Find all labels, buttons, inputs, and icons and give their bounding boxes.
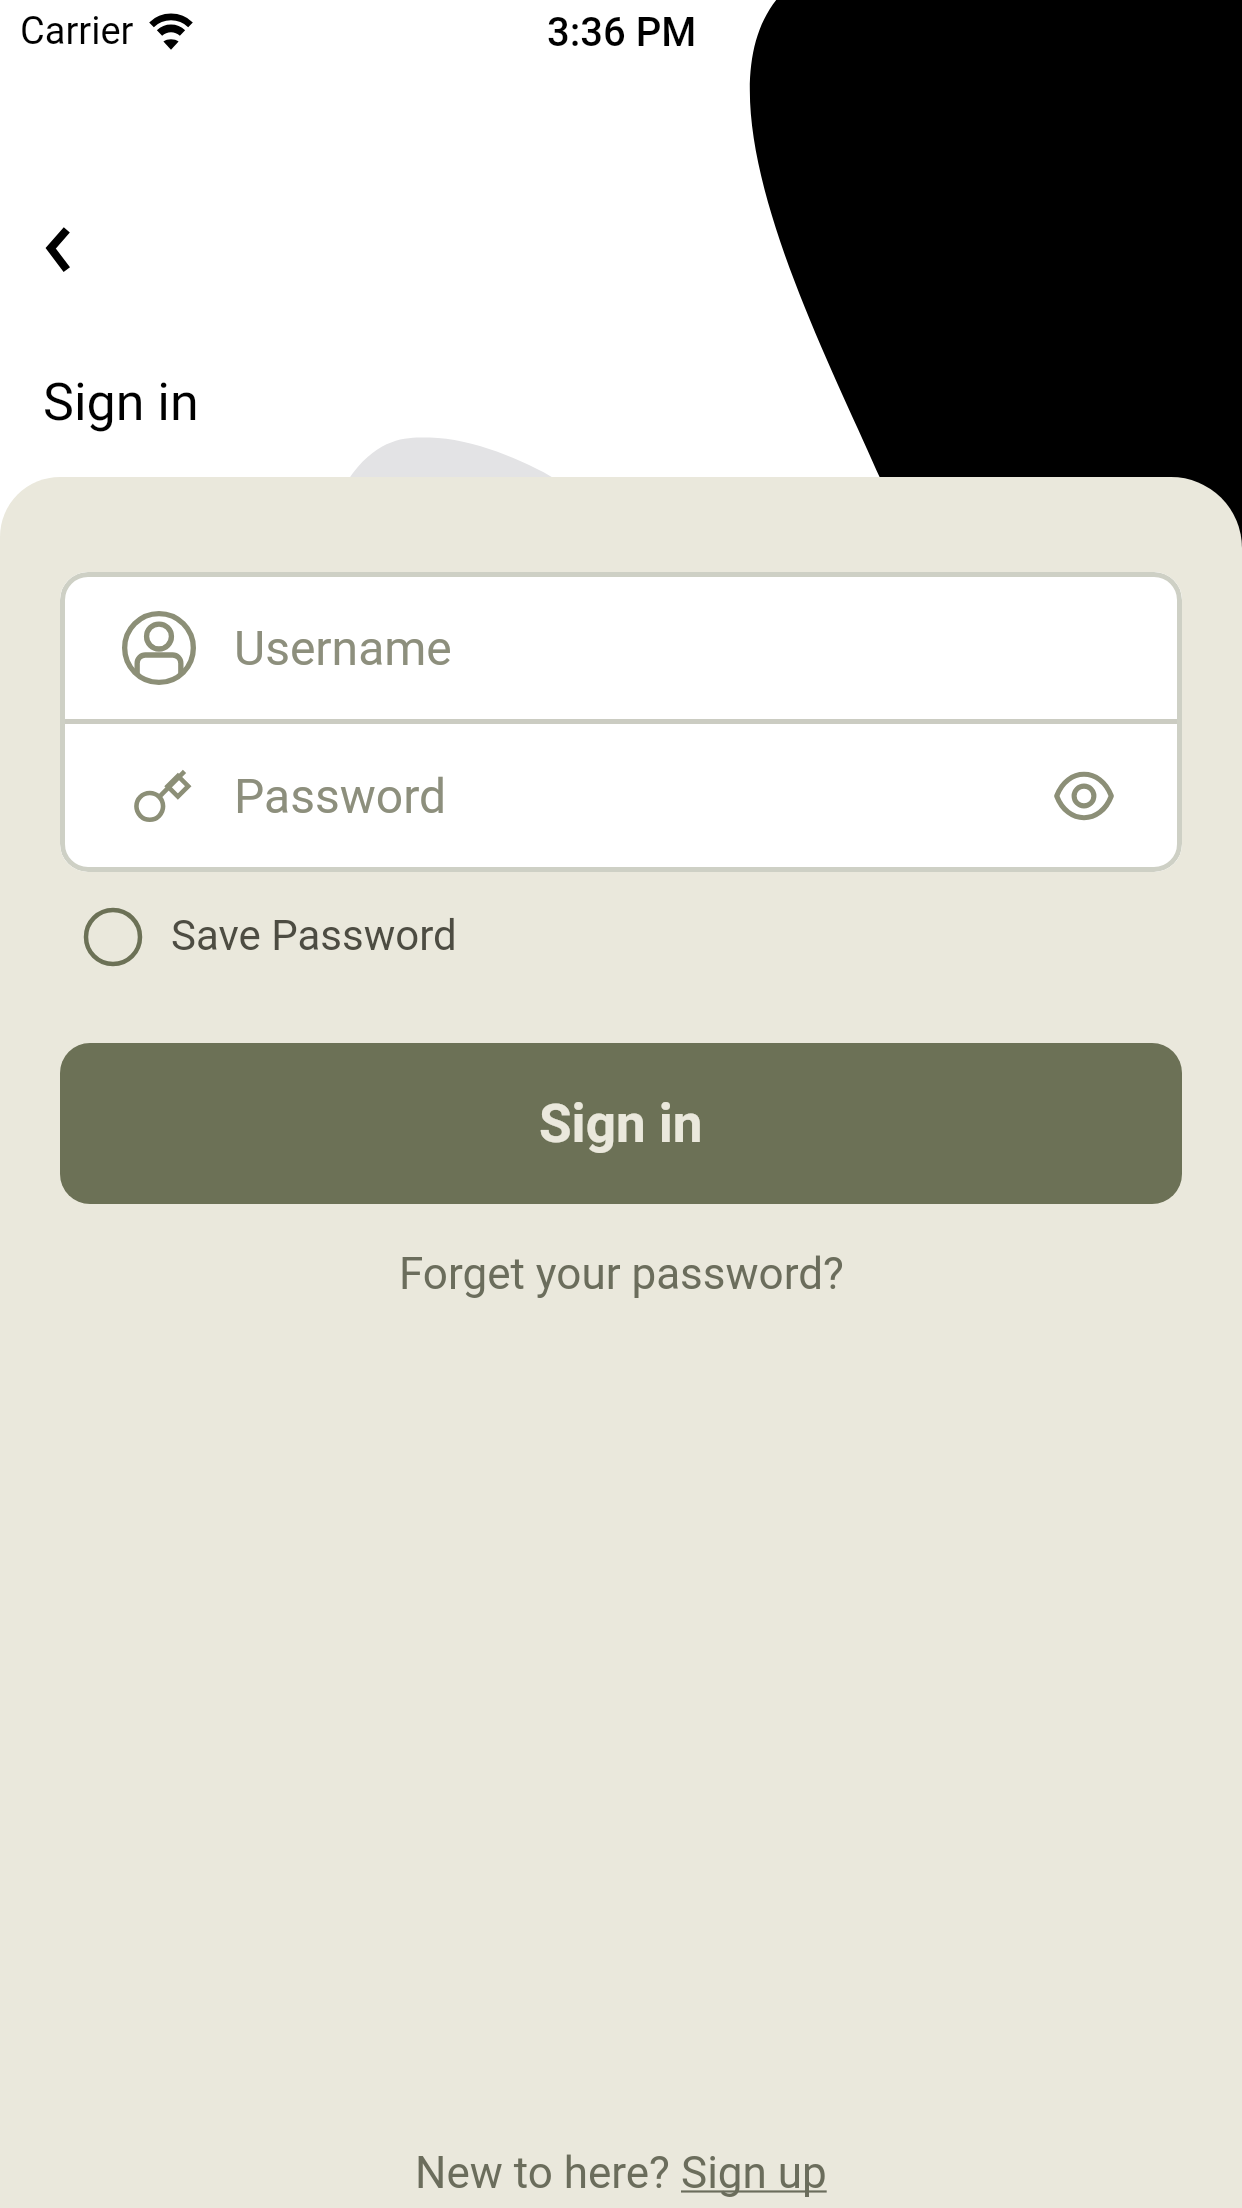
button[interactable]: Forget your password?: [399, 1248, 844, 1300]
button[interactable]: Back: [20, 203, 114, 297]
staticText: Sign in: [539, 1093, 703, 1155]
staticText: 3:36 PM: [547, 9, 697, 56]
staticText: Username: [234, 620, 452, 676]
staticText: Carrier: [20, 9, 134, 54]
button[interactable]: Show password: [1029, 741, 1139, 851]
staticText: Sign in: [43, 372, 199, 433]
button[interactable]: Save Password: [79, 903, 457, 967]
staticText: New to here?: [415, 2147, 681, 2199]
button[interactable]: Sign up: [681, 2147, 827, 2199]
button[interactable]: Password: [60, 727, 1182, 865]
button[interactable]: Sign in: [60, 1043, 1182, 1204]
staticText: Password: [234, 768, 447, 824]
staticText: Save Password: [171, 911, 457, 960]
button[interactable]: Username: [60, 572, 1182, 723]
--------
→ **Your objective**
Which lines of the records above contain the word "Sign"? Copy each of them.

→ **Task answer**
staticText: Sign in: [539, 1093, 703, 1155]
staticText: Sign in: [43, 372, 199, 433]
button[interactable]: Sign up: [681, 2147, 827, 2199]
button[interactable]: Sign in: [60, 1043, 1182, 1204]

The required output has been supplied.